Shareholder battle starts for the future of TIM and Sparkle
Battle has started over the future of Telecom Italia between two of its biggest shareholders.
The dispute effectively leaves the company, now called TIM, leaderless from 24 April until a shareholders’ meeting on 4 May, when Vivendi, which owns 24%, and a US-based activist investor with 5.75%, fight it out.
The move may lead to a completely new management and board in charge of TIM, perhaps leading to a complete restructuring of the group, which owns operations in Italy and Brazil and the international carrier Sparkle.
Battle lines were drawn up last night when most of the TIM board resigned, with their resignations effective on 24 April. This was a response to a move by Elliott Management to unseat Vivendi CEO Arnaud de Puyfontaine, who chairs the TIM board, and five colleagues, and replace them with their own nominees.
It will not be a case of 24% against 5.75%, but of how the other 70% or so votes – in favour of French media company Vivendi or in favour of Elliott, which wants to break up the company.
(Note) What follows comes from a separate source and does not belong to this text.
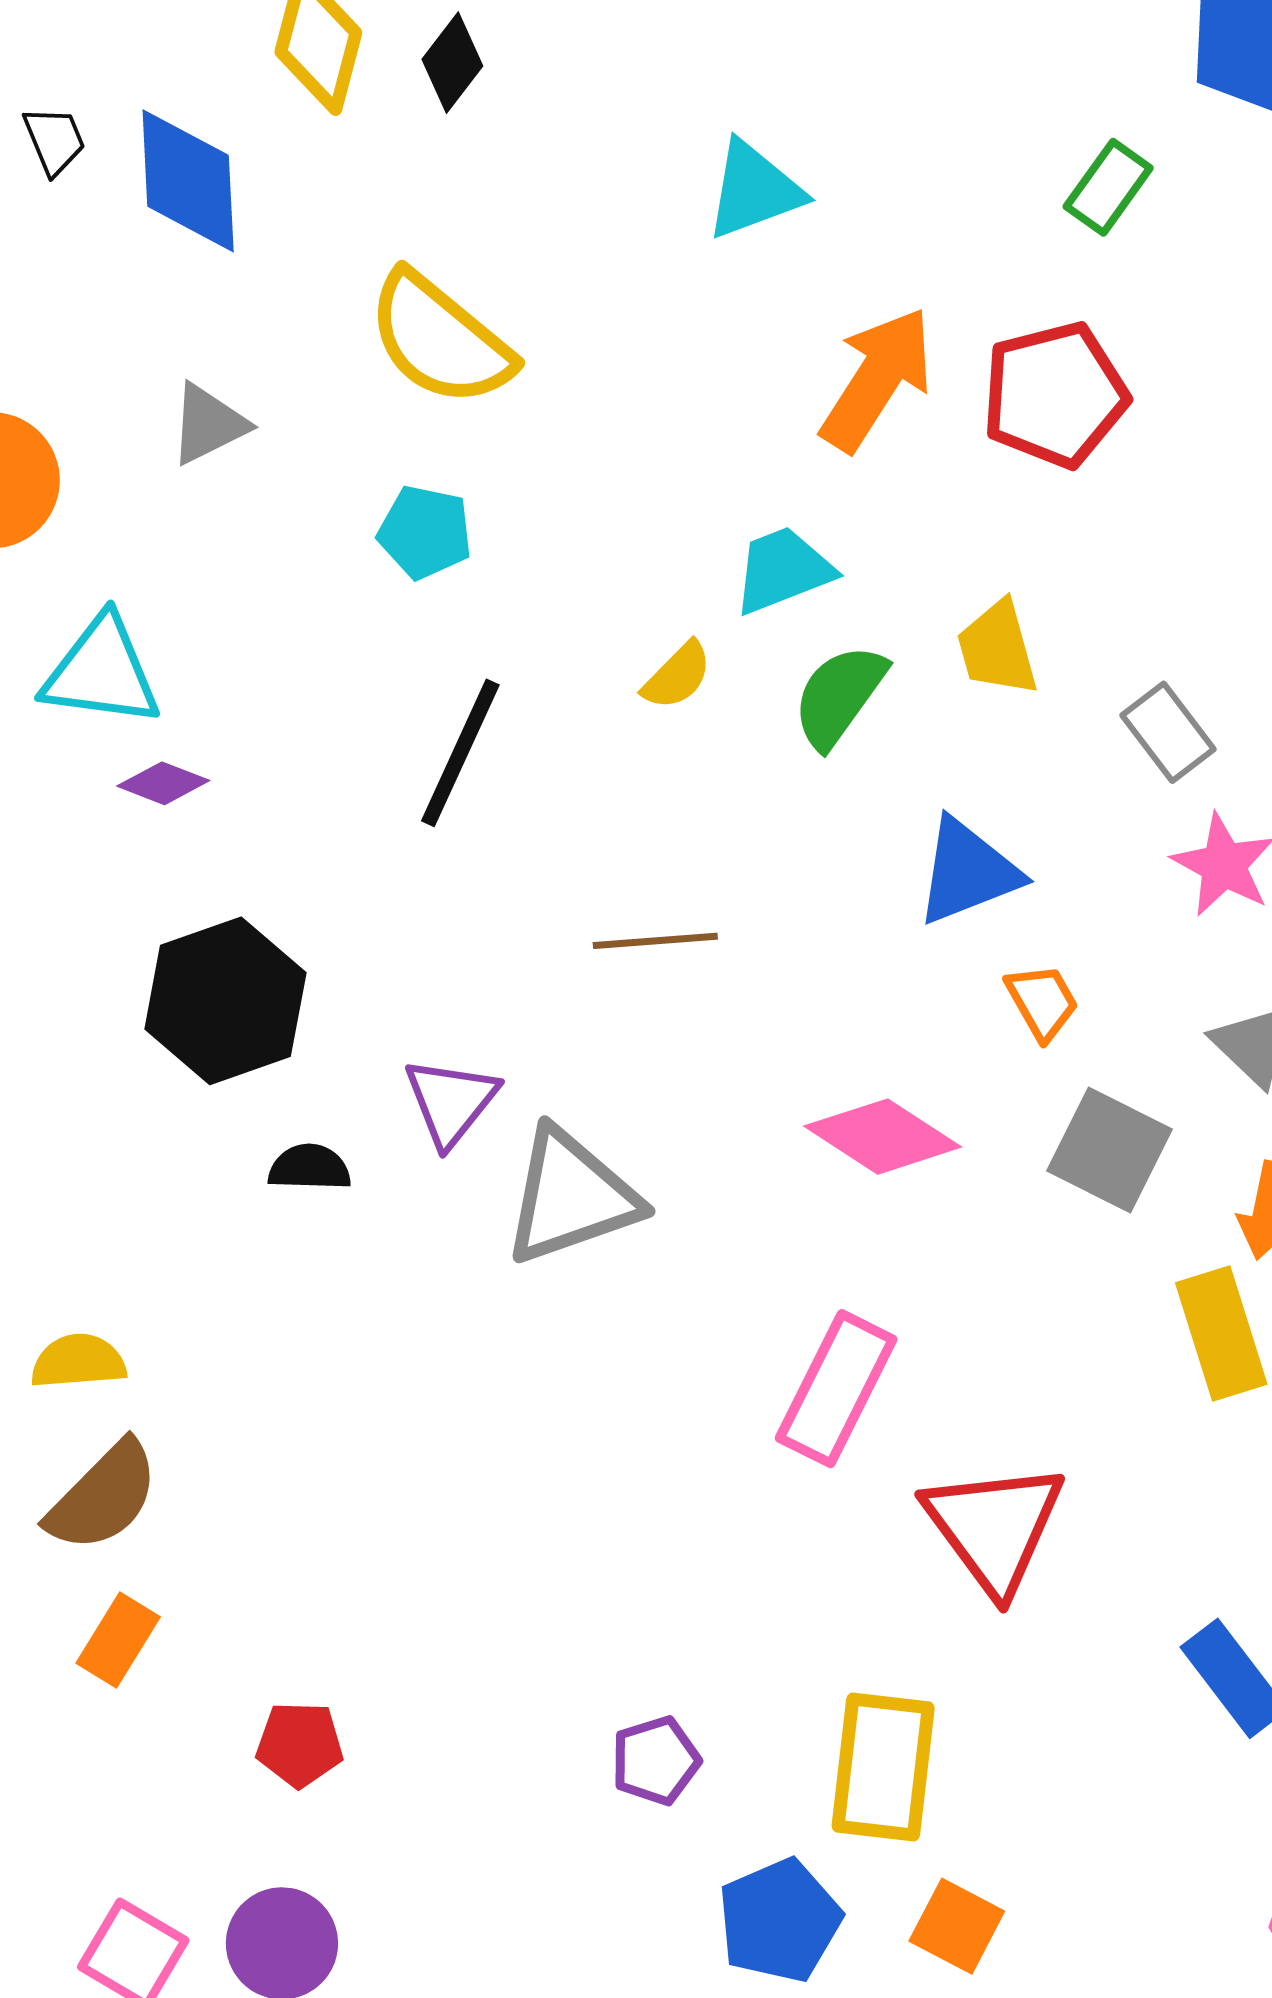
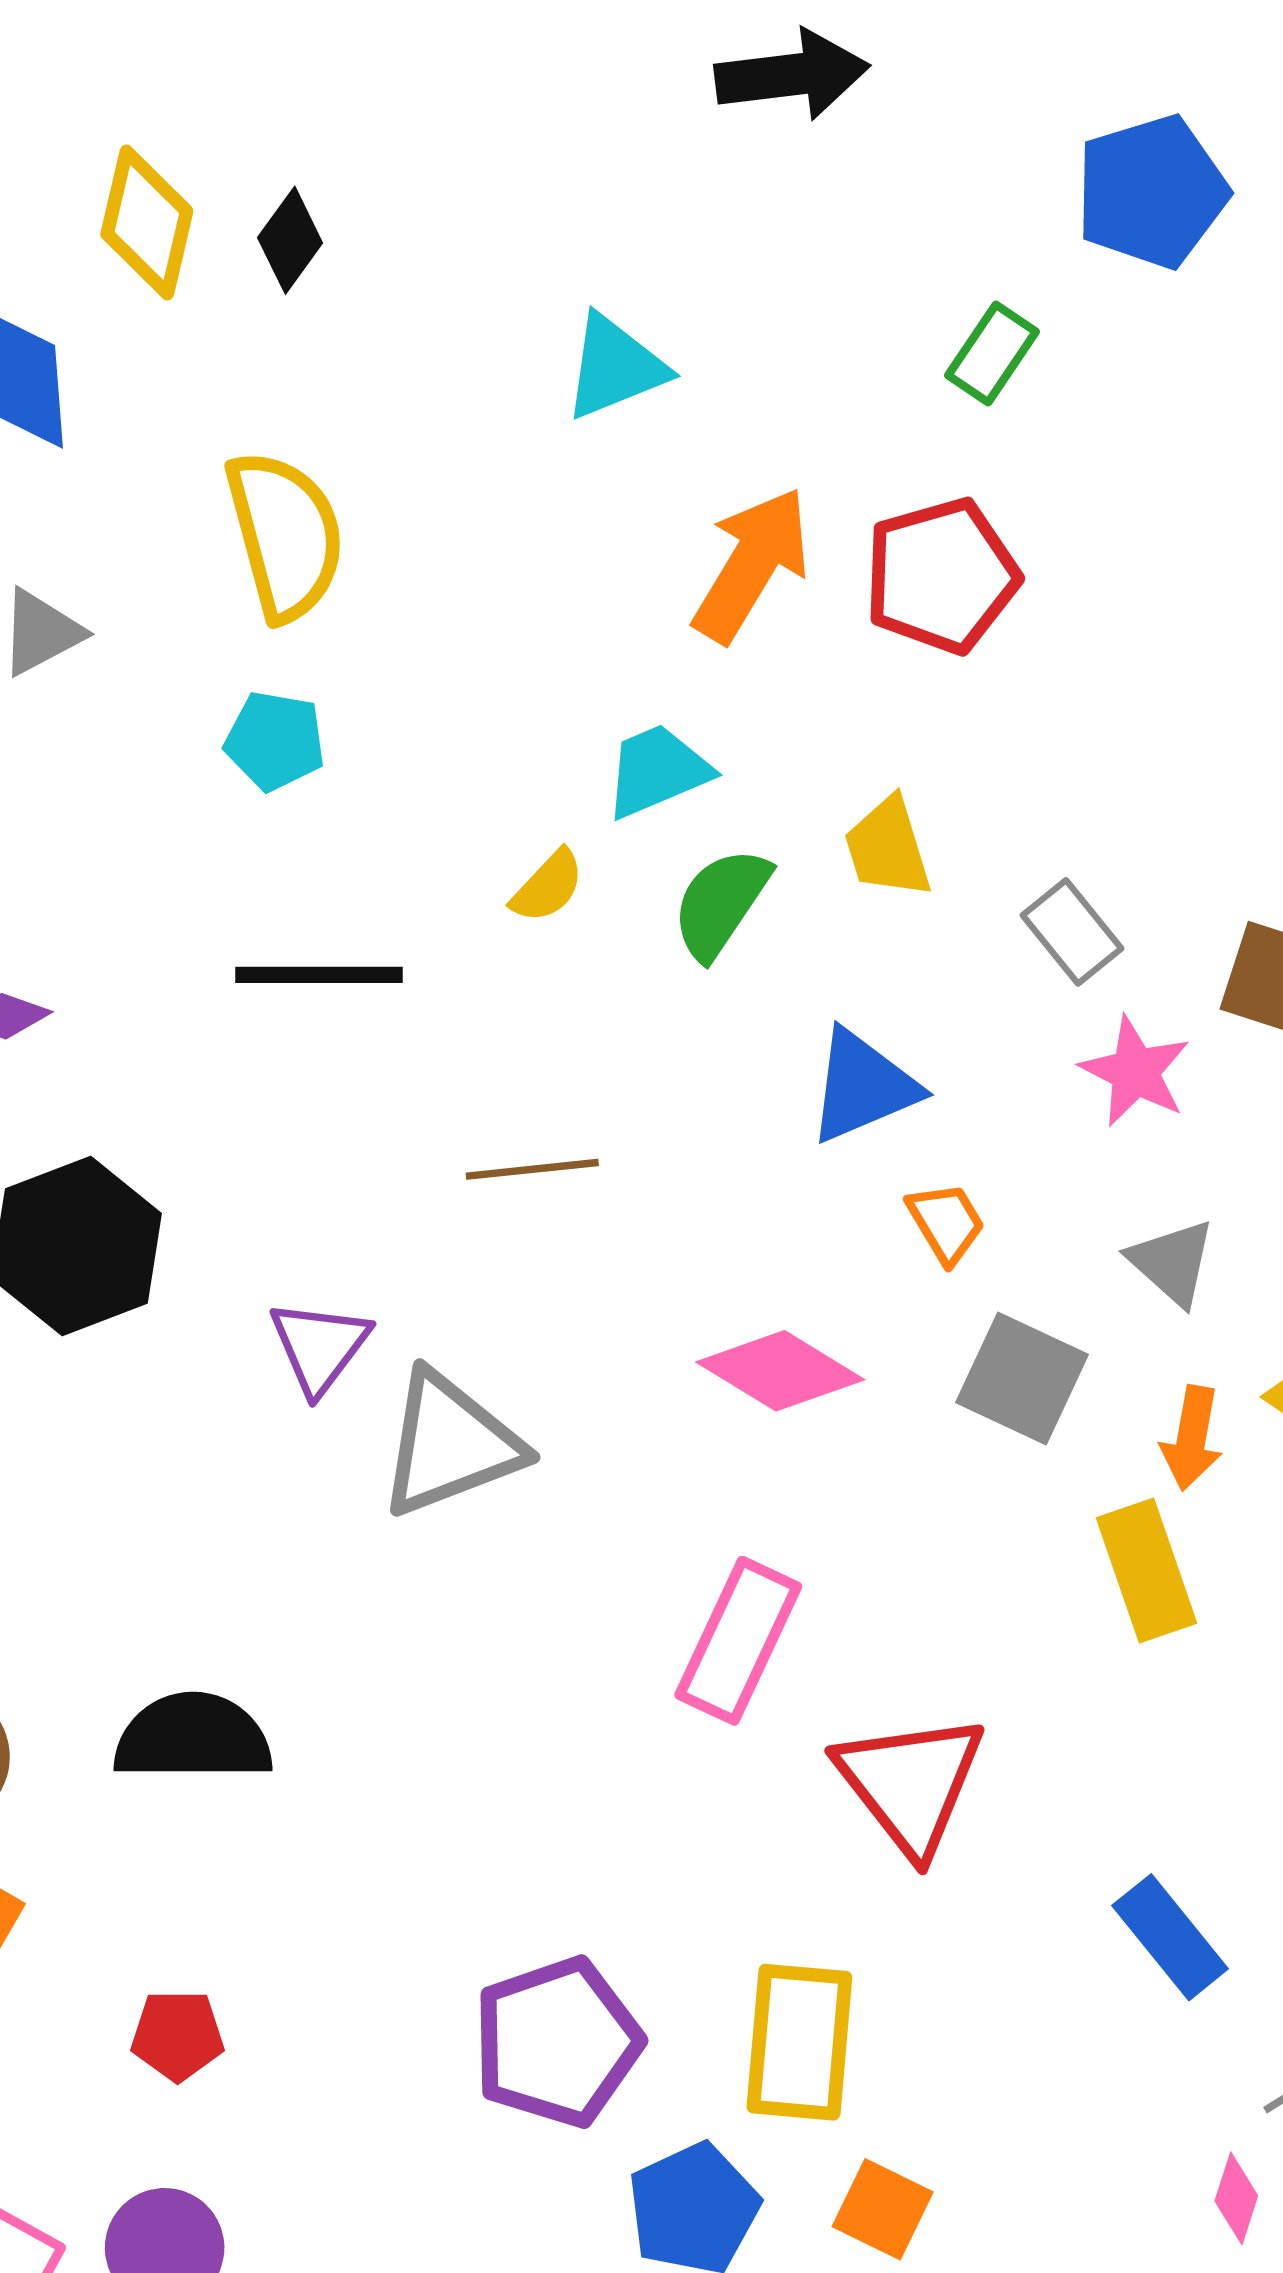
yellow semicircle: (440, 339) -> (285, 535), turned -143
black line: (460, 753) -> (319, 975), turned 67
black semicircle: (309, 1168) -> (193, 1738), moved, size x1.8
purple pentagon: (656, 1761) -> (557, 2042), size x1.8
The Bloomberg news agency said overnight that “a person familiar with the matter … who asked not to be identified” told it that Elliott “has spoken to dozens of potential candidates [for board positions] who are willing to put their name on its proxy and plans to run its slate against Vivendi’s at the meeting”.
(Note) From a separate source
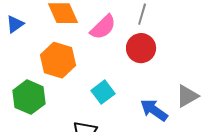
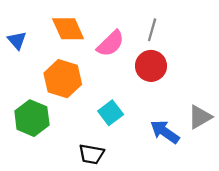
blue triangle: (15, 24) -> (17, 40), turned -36

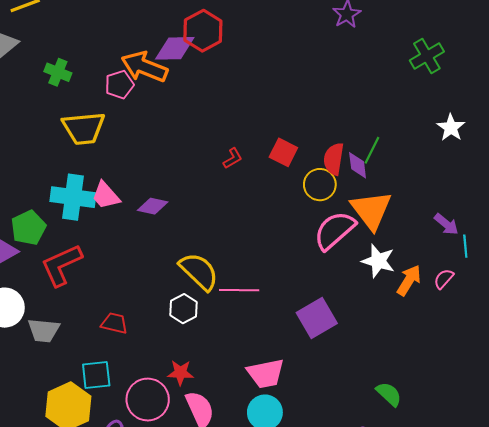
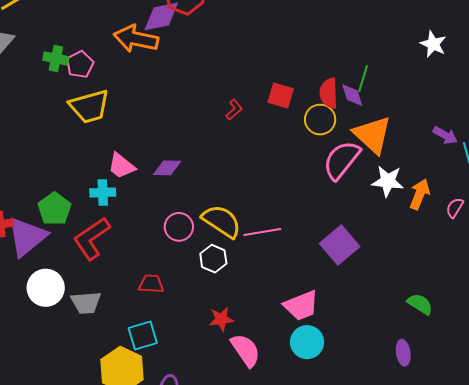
pink pentagon: (119, 85) -> (80, 64), moved
cyan cross: (73, 197) -> (103, 192), moved, size x0.6
pink semicircle: (444, 279) -> (455, 208), moved
pink circle: (148, 400) -> (179, 227), moved, size x0.7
The directors who have resigned are de Puyfontaine himself plus Camilla Antonini, Frédéric Crépin, Félicité Herzog, Anna Jones, Marella Moretti and Hervé Philippe. In addition deputy chairman Giuseppe Recchi had already resigned to take up a new job, as CEO of a Netherlands healthcare group.
Recchi’s position in charge of TIM’s strategic assets, including Sparkle, has been taken up by Franco Bernabè – a former CEO of Telecom Italia who returned to the board last year. The Italian government required an Italian citizen – Recchi and now Bernabè – to be in charge of critical national assets.
Earlier in the month Elliott said it would propose six directors for election on 24 April in place of those it wants removing. Last night’s decision means that that shareholders’ meeting has been postponed until 4 May.
Vivendi said Elliott was “well known for its short-termist initiatives” and condemned what it called an attempt “to dismantle” the company.
De Puyfontaine said that on 4 May “shareholders will have the opportunity to choose between an industrial plan able to create value in the long term, and a programme of short sighted financial engineering”.